Throughout 2007, forecasts of housing activity were repeatedly revised downward. Despite the intensifying housing "correction," the economy grew smartly last spring and summer. U.S. gross domestic product (GDP) grew at annual rates of 3.8 percent in the second quarter and then a very strong 4.9 percent in the third quarter of 2007.
But I believe those strong numbers contain anomalous factors that probably won't be repeated soon. Taking out an inventory buildup and exports, third quarter growth was moderate—about half the GDP headline number. Fourth quarter data aren't available, but I expect growth during the final three months of 2007 to come in quite sluggish.
Evidence of slowing economic activity has been mounting. Beyond last year's sharp drop in residential investment, industrial production growth remained well below its rate of the previous year. The data in 2007 showed moderate growth of investment in equipment and software. Anecdotal reports suggest that many firms have begun—especially in the year's second half—to assume a wait-and-see posture because of rising economic uncertainty.

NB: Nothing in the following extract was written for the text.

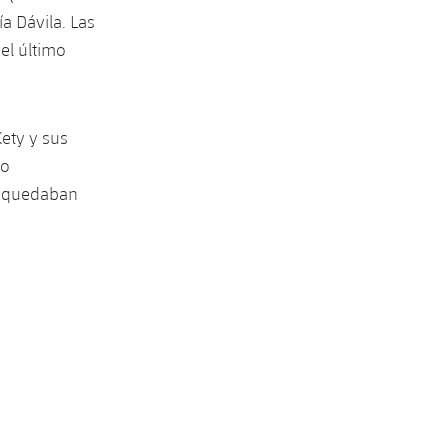
a Dávila. Las
el último
Kety y sus
po
e quedaban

Also, over the past 20 or so months, year-over-year employment growth has slowed considerably. Readings on December employment released last Friday showed a small monthly increase of 18,000 jobs, with the unemployment rate moving up from 4.7 to 5 percent.

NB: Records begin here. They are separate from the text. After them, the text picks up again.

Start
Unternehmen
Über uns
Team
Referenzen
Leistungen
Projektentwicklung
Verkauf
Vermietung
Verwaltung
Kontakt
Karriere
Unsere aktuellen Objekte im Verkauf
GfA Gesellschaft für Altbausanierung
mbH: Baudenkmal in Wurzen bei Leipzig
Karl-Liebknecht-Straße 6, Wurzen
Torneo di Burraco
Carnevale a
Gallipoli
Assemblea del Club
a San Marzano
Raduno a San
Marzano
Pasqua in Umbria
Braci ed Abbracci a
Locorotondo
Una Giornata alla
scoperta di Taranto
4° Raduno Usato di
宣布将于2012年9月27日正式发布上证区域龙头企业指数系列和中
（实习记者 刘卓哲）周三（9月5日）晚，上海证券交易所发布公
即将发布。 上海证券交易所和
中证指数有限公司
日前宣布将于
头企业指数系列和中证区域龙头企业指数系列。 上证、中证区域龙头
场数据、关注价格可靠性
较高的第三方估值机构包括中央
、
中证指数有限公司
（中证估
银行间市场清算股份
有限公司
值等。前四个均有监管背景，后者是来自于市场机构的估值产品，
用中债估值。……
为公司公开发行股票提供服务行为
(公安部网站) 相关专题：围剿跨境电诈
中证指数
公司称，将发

Consumer spending is watched closely because of the role of consumption in our economy, and the news here also reflects slowing. Through November, last year's growth in personal consumption expenditures fell off the pace of 2006, which in turn was below its pace of two years ago. Also in 2007, growth of real disposable personal income slowed a bit. Household spending has likely been weighed down by higher energy costs and declining house prices. Although weakening, consumer spending has not plunged.
From September 2006 through August 2007, readings on inflation were generally favorable, with consumer price inflation averaging around 2.3 percent on a year-over-year basis. But later in the year energy costs surged, increasing pressure to pass through higher prices for goods and services. The consumer price index for November increased at a year-over-year rate of 4.3 percent, driven largely by a 21 percent jump in the energy cost component.
Lockhart outlines what we're all seeing: a slowing economy and increasing inflationary pressure. The good news is the Fed sees what we see. However, we have no idea what the Fed will be able to do about it.